Three possessions came to mind in the second half in a recent game against Sacramento.

The first of which, saw a box-and-one imposed against him.

Fox sees no one in his zone initially, as the Suns overload the second side, so he fires on Booker to bring two to the ball.

This is the best half-court advantage a perimeter player can generate, and the Suns execute within it.

An astute nail flash from Gordon, as well as an even more astute and automatic burn cut from Metu, both engage and pull the defense in — leaving Eubanks open for a high percentage attempt in the paint in a 3v2 underneath.

They’re in it again here, this time extended, and the Suns evolution in the process against it is on display. Booker uses the double screen — at half-court — as they attempt to counter and stretch the defense, forcing them to cover every inch of real estate in the half-court.

Booker attacks the leverage of Monk, and peaks to confirm if a “hit” is coming after the switch or not.

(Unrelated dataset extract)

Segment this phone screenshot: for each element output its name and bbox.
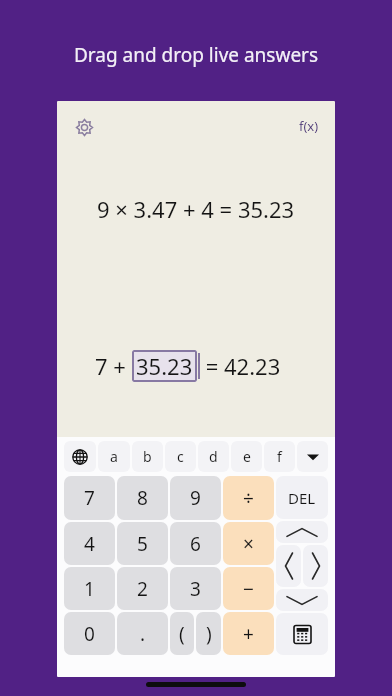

After the confirmation of momentary single coverage, he attacks the middle and attracts the attention of three.

This is where you want to commend the Suns spacing, and shooting within that — as they have their best non-Booker shooters in this lineup both a pass away to compromise the defense.

Gordon, up top, and Watanabe, above the break on the opposite wing.

Instances like here are why the Suns generate one of the better shot qualities in the league when Booker is on the floor and shoots 39.9% collectively on catch-and-shoot attempts from deep since he returned November 15th, 7th best in this window.

They have Gordon initiate here to get a more advantageous start point of their offense within the shot clock.

Swings to Booker and it’s an immediate hit, as Mike Brown and the Kings repeatedly say “anybody but Book” as the Suns were without Durant, Beal, and Allen in this one.

Next, is where things got fun and more drastic, against Golden State.

Notice how far away he’s double-teamed here.

He does just enough to engage defense, then enable teammates to play in advantage.

A good middle flash cut from Nurkic is aided by a 0.5 decision from Watanabe off the spray pass, to then kick it to the corner, burning the rotations with quick-hitting ball movement.

Solid advantage play tempo.

Booker ultimately nets a triangle of defense around him as he uses the screen, and sees the nail defender jump across the helpline, to ensure he gives up the rock.

The quick kick to Metu (50.0% on 3.3 catch-and-shoot three-point attempts the last three games) nets a high shot quality for one of their hotter shooters of late — who’s nailed plenty of other margins for the Suns in this stretch, in addition to his shooting.

The gambit in ultra-green shot quality stemming from the extra attention garnered from Booker in these plays, emphasizes why the context around him (and Durant) had to change.

Defenses conceding wide-open shots to others, for multiple stretches of games, is a risky proposition — but one that’s less risky than betting on consistently investing in Booker being stopped in single coverage.

He has to continue taking care of the ball in these scenarios, and not holding on to it too long as well — both of which arise as snags in the process at time — but factoring in that there is an inevitable nature of turnovers to come from this context matters, especially on the volume at which he's seen in these instances.

That advantage receives a multiplier of three when seeing that both Durant and Beal can also do so in contexts respective to their styles of play.

The Suns offense can become one of the most unique Rubik’s cube-esque problems to solve for the opposition should their pieces sustain on-court time together.

At the head of it all, is their point guard, “Point Book,” evolving from “always complaining about the double,” to accepting the double, and manipulating it — even more.